Les finances wallonnes n'ont jamais été aussi mauvaises, la dette est en voie d'explosion. Et même si une trajectoire d'économies à réaliser a été mise en place pour éviter l'effondrement, il faudra veiller à ce que celle-ci soit respectée. Crucke devait souvent jouer les arbitres au sein du gouvernement wallon lorsqu'on discutait gros sous, ce sera désormais à un autre de prendre cette responsabilité. Néanmoins, Crucke prévient : "Le chemin est tracé. Si celui ou celle qui prendra ma place voulait changer les choses à 180 degrés, il ou elle n'y arrivera pas."
>> Bouchez va-t-il jouer la "surprise du chef" pour remplacer Crucke ?

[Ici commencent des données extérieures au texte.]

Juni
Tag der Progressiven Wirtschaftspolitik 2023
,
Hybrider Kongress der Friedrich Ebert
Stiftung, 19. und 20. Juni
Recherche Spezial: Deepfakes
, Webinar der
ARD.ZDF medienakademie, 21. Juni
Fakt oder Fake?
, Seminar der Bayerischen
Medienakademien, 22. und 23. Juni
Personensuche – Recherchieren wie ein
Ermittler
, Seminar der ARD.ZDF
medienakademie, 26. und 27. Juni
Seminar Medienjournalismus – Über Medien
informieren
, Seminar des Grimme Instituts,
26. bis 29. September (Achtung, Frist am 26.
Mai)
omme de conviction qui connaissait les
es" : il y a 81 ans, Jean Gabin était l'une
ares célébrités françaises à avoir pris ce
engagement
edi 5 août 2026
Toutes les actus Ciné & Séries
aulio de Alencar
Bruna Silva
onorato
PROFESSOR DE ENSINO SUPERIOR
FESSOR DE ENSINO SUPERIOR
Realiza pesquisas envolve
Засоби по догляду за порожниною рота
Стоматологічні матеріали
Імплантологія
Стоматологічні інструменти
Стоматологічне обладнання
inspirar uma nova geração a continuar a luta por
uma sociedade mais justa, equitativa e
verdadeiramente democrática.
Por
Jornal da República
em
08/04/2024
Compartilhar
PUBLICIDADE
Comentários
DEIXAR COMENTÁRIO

Le gouvernement wallon est donc contraint de retrouver un nouvel équilibre pour terminer une législature qui s’achèvera en 2024, année où la Wallonie devra montrer des signes encourageants d’un redressement économique et social et un véritable engagement en faveur de l’environnement. Pour l’heure, ses membres en sont réduits aux pronostics quant au choix de celle ou celui qui succédera à Crucke, avec quelques appréhensions sur certains noms cités.
Retour au Parlement wallon mais discrètement
Jean-Luc Crucke, lui, sera normalement ministre jusqu'à jeudi au moins puisqu'il participera ce jour-là à sa dernière réunion du gouvernement wallon. Il n'est pas exclu d'ailleurs que son ou sa remplaçante prête serment jeudi après-midi lors d'une séance plénière du Parlement wallon. Après ça, il redeviendra député wallon pour quelques mois puisque sa désignation à la Cour constitutionnelle aura lieu au mois de juin prochain. "Il ne faut pas attendre de moi que je m'exprime sur tout et n'importe quoi. Je dois désormais m'imposer un certain devoir de réserve", explique-t-il.